• PROBLEM TO SOLVE: Where the records below reach the line containing "einfallsReich amy k.", start transcribing, and end with the line containing "Dein Shirt ist", exactly and with nothing else added.

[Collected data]

########################################

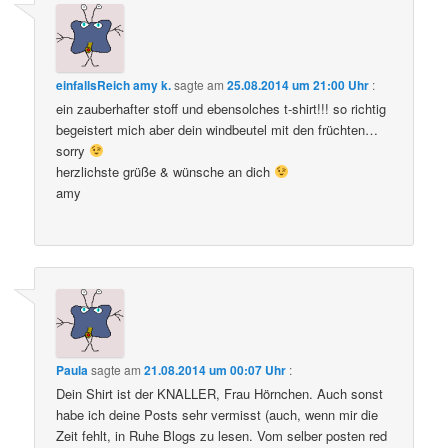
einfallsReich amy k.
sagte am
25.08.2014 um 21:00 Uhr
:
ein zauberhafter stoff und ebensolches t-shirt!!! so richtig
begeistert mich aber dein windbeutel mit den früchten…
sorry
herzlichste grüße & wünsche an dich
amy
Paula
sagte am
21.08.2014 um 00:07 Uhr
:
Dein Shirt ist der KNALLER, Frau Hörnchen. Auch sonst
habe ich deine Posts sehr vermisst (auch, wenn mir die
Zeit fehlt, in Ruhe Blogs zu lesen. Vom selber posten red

########################################

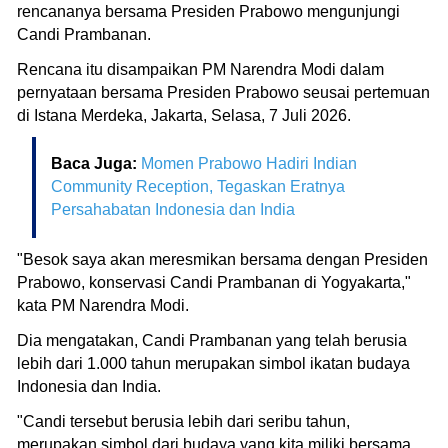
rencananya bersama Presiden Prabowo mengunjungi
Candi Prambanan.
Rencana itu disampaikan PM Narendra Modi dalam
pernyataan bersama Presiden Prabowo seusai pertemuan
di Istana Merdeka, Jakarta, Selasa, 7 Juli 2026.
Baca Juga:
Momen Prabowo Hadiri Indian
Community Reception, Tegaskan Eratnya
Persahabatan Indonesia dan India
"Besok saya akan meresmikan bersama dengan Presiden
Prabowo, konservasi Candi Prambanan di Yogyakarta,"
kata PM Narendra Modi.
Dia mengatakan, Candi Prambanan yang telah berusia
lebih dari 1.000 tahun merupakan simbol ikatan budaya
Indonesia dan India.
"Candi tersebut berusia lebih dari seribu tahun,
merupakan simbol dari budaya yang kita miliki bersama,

########################################

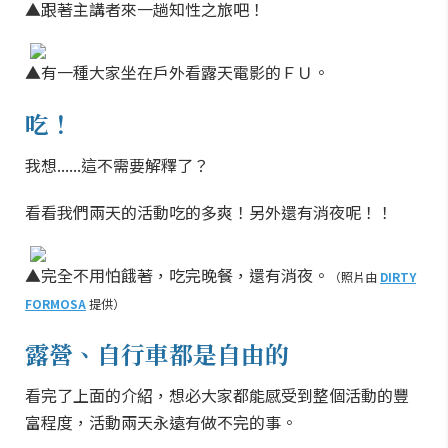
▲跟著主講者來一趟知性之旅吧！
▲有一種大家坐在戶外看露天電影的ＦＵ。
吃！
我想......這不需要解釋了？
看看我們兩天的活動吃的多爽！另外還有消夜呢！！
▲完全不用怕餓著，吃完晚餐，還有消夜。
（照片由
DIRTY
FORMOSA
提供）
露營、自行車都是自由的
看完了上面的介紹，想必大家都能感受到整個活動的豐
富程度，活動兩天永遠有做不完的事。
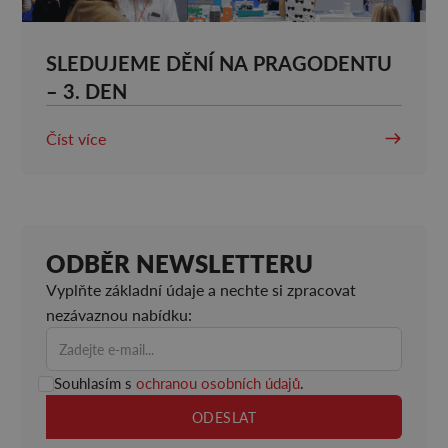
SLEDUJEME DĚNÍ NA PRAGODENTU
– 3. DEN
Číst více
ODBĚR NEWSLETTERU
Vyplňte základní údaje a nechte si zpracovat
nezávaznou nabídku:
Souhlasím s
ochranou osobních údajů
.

########################################

• SOLUTION TO THE EXERCISE:
einfallsReich amy k.
sagte am
25.08.2014 um 21:00 Uhr
:
ein zauberhafter stoff und ebensolches t-shirt!!! so richtig
begeistert mich aber dein windbeutel mit den früchten…
sorry
herzlichste grüße & wünsche an dich
amy
Paula
sagte am
21.08.2014 um 00:07 Uhr
:
Dein Shirt ist der KNALLER, Frau Hörnchen. Auch sonst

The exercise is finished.